MATERIAL TO PROCESS>
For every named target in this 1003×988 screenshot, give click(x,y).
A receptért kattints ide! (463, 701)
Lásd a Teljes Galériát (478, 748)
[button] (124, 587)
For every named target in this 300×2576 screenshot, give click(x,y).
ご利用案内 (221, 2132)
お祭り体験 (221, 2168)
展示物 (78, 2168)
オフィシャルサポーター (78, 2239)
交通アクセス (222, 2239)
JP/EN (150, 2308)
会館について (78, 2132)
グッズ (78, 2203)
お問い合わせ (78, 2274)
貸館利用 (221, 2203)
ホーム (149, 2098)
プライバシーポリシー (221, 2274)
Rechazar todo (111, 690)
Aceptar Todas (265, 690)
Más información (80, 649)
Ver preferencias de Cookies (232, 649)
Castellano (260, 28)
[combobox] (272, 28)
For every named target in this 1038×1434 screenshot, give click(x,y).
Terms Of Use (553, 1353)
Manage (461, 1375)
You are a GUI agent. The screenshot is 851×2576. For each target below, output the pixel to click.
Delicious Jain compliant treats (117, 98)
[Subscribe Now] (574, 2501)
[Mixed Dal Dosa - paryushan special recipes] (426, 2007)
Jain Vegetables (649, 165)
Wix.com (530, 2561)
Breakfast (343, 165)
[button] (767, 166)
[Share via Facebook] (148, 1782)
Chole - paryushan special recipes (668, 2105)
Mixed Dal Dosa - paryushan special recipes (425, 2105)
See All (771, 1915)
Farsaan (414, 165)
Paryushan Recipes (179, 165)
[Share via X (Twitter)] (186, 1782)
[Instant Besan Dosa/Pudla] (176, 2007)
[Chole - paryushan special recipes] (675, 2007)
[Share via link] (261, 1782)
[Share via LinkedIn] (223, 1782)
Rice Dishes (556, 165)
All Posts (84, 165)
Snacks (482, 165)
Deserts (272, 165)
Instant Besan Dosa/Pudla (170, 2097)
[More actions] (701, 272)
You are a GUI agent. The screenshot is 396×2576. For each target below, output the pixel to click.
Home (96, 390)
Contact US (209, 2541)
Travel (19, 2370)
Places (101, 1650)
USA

PROBLEM STATEMENT> Type out the listing again with nothing changed.

TASK RESULT>
For every named target in this 1003×988 screenshot, give click(x,y).
A receptért kattints ide! (463, 701)
Lásd a Teljes Galériát (478, 748)
[button] (124, 587)
For every named target in this 300×2576 screenshot, give click(x,y).
ご利用案内 (221, 2132)
お祭り体験 (221, 2168)
展示物 (78, 2168)
オフィシャルサポーター (78, 2239)
交通アクセス (222, 2239)
JP/EN (150, 2308)
会館について (78, 2132)
グッズ (78, 2203)
お問い合わせ (78, 2274)
貸館利用 (221, 2203)
ホーム (149, 2098)
プライバシーポリシー (221, 2274)
Rechazar todo (111, 690)
Aceptar Todas (265, 690)
Más información (80, 649)
Ver preferencias de Cookies (232, 649)
Castellano (260, 28)
[combobox] (272, 28)
For every named target in this 1038×1434 screenshot, give click(x,y).
Terms Of Use (553, 1353)
Manage (461, 1375)
You are a GUI agent. The screenshot is 851×2576. For each target below, output the pixel to click.
Delicious Jain compliant treats (117, 98)
[Subscribe Now] (574, 2501)
[Mixed Dal Dosa - paryushan special recipes] (426, 2007)
Jain Vegetables (649, 165)
Wix.com (530, 2561)
Breakfast (343, 165)
[button] (767, 166)
[Share via Facebook] (148, 1782)
Chole - paryushan special recipes (668, 2105)
Mixed Dal Dosa - paryushan special recipes (425, 2105)
See All (771, 1915)
Farsaan (414, 165)
Paryushan Recipes (179, 165)
[Share via X (Twitter)] (186, 1782)
[Instant Besan Dosa/Pudla] (176, 2007)
[Chole - paryushan special recipes] (675, 2007)
[Share via link] (261, 1782)
[Share via LinkedIn] (223, 1782)
Rice Dishes (556, 165)
All Posts (84, 165)
Snacks (482, 165)
Deserts (272, 165)
Instant Besan Dosa/Pudla (170, 2097)
[More actions] (701, 272)
You are a GUI agent. The screenshot is 396×2576. For each target below, output the pixel to click.
Home (96, 390)
Contact US (209, 2541)
Travel (19, 2370)
Places (101, 1650)
USA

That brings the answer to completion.